- _Exercise brief_
Output the listing exactly, without its pictures.

- _Information shown_
*** Begin section ***
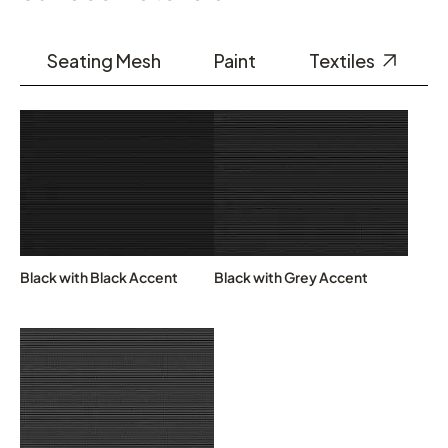
Seating Mesh
Paint
Textiles
Black with Black Accent
Black with Grey Accent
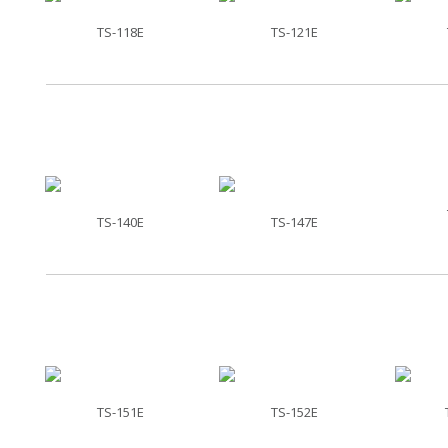
TS-118E
TS-121E
TS-140E
TS-147E
TS-151E
TS-152E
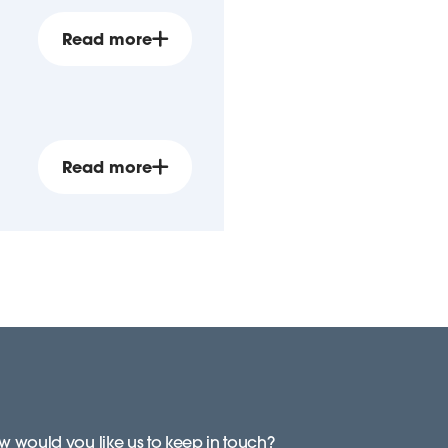
Read more
Read more
 would you like us to keep in touch?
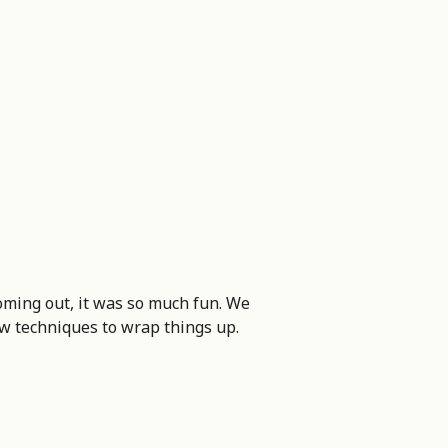
oming out, it was so much fun. We
ew techniques to wrap things up.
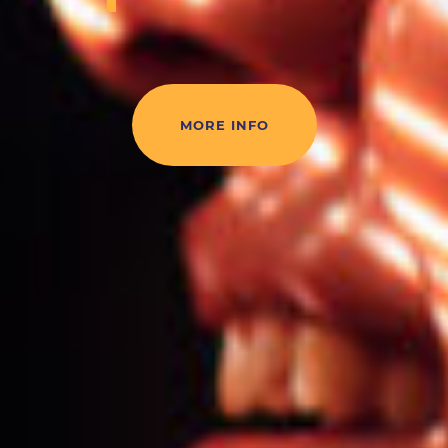
MORE INFO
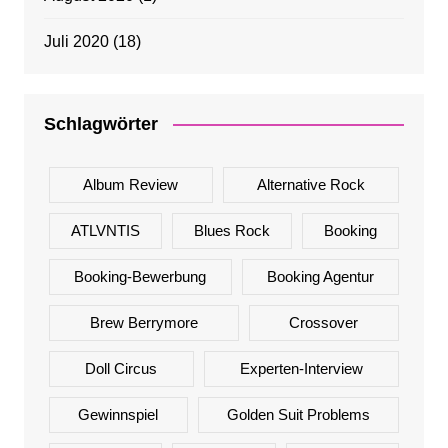
Juli 2020
(18)
Schlagwörter
Album Review
Alternative Rock
ATLVNTIS
Blues Rock
Booking
Booking-Bewerbung
Booking Agentur
Brew Berrymore
Crossover
Doll Circus
Experten-Interview
Gewinnspiel
Golden Suit Problems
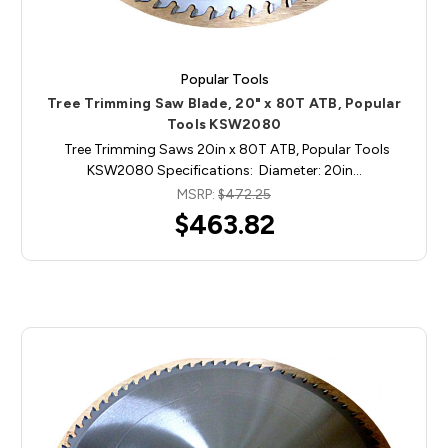
Popular Tools
Tree Trimming Saw Blade, 20" x 80T ATB, Popular
Tools KSW2080
Tree Trimming Saws 20in x 80T ATB, Popular Tools
KSW2080 Specifications: Diameter: 20in…
MSRP:
$472.25
$463.82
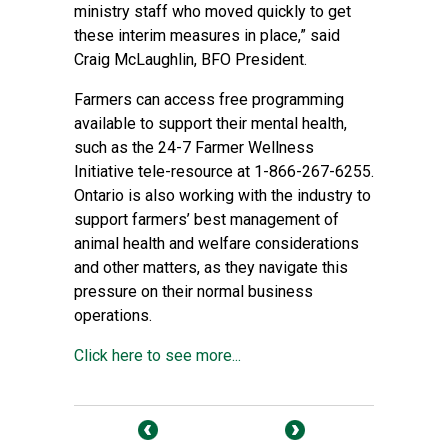
ministry staff who moved quickly to get
these interim measures in place,” said
Craig McLaughlin, BFO President.
Farmers can access free programming
available to support their mental health,
such as the 24-7 Farmer Wellness
Initiative tele-resource at 1-866-267-6255.
Ontario is also working with the industry to
support farmers’ best management of
animal health and welfare considerations
and other matters, as they navigate this
pressure on their normal business
operations.
Click here to see more...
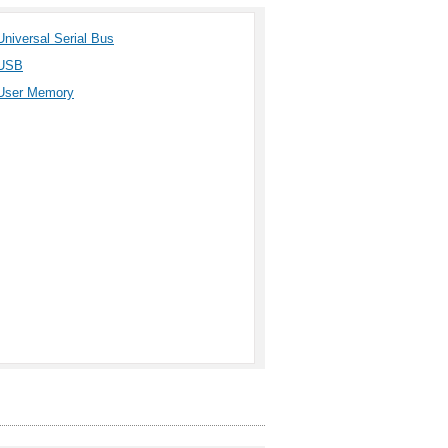
Universal Serial Bus
USB
User Memory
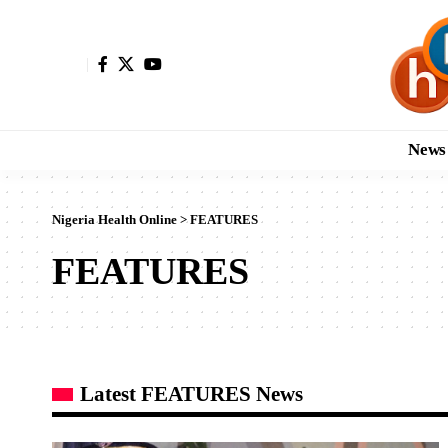
News
Nigeria Health Online
>
FEATURES
FEATURES
Latest FEATURES News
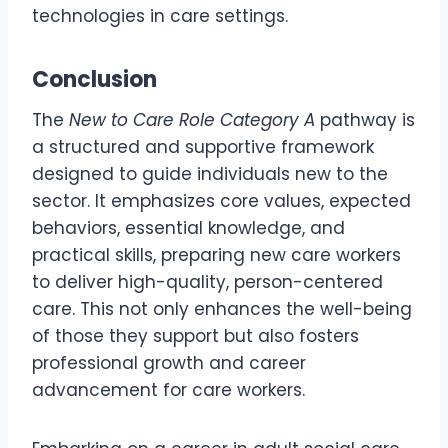
technologies in care settings.
Conclusion
The
New to Care Role Category A
pathway is
a structured and supportive framework
designed to guide individuals new to the
sector. It emphasizes core values, expected
behaviors, essential knowledge, and
practical skills, preparing new care workers
to deliver high-quality, person-centered
care. This not only enhances the well-being
of those they support but also fosters
professional growth and career
advancement for care workers.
*** End section ***
- _Exercise output_
Seating Mesh
Paint
Textiles
Black with Black Accent
Black with Grey Accent
TS-118E
TS-121E
TS-140E
TS-147E
TS-151E
TS-152E
Read more
Read more
 would you like us to keep in touch?
oming out, it was so much fun. We
ew techniques to wrap things up.
MORE INFO
Juli 2020
(18)
Schlagwörter
Album Review
Alternative Rock
ATLVNTIS
Blues Rock
Booking
Booking-Bewerbung
Booking Agentur
Brew Berrymore
Crossover
Doll Circus
Experten-Interview
Gewinnspiel
Golden Suit Problems
Popular Tools
Tree Trimming Saw Blade, 20" x 80T ATB, Popular
Tools KSW2080
Tree Trimming Saws 20in x 80T ATB, Popular Tools
KSW2080 Specifications: Diameter: 20in…
MSRP:
$472.25
$463.82
ministry staff who moved quickly to get
these interim measures in place,” said
Craig McLaughlin, BFO President.
Farmers can access free programming
available to support their mental health,
such as the 24-7 Farmer Wellness
Initiative tele-resource at 1-866-267-6255.
Ontario is also working with the industry to
support farmers’ best management of
animal health and welfare considerations
and other matters, as they navigate this
pressure on their normal business
operations.
Click here to see more...
Universal Serial Bus
USB
User Memory
News
Nigeria Health Online
>
FEATURES
FEATURES
Latest FEATURES News
technologies in care settings.
Conclusion
The
New to Care Role Category A
pathway is
a structured and supportive framework
designed to guide individuals new to the
sector. It emphasizes core values, expected
behaviors, essential knowledge, and
practical skills, preparing new care workers
to deliver high-quality, person-centered
care. This not only enhances the well-being
of those they support but also fosters
professional growth and career
advancement for care workers.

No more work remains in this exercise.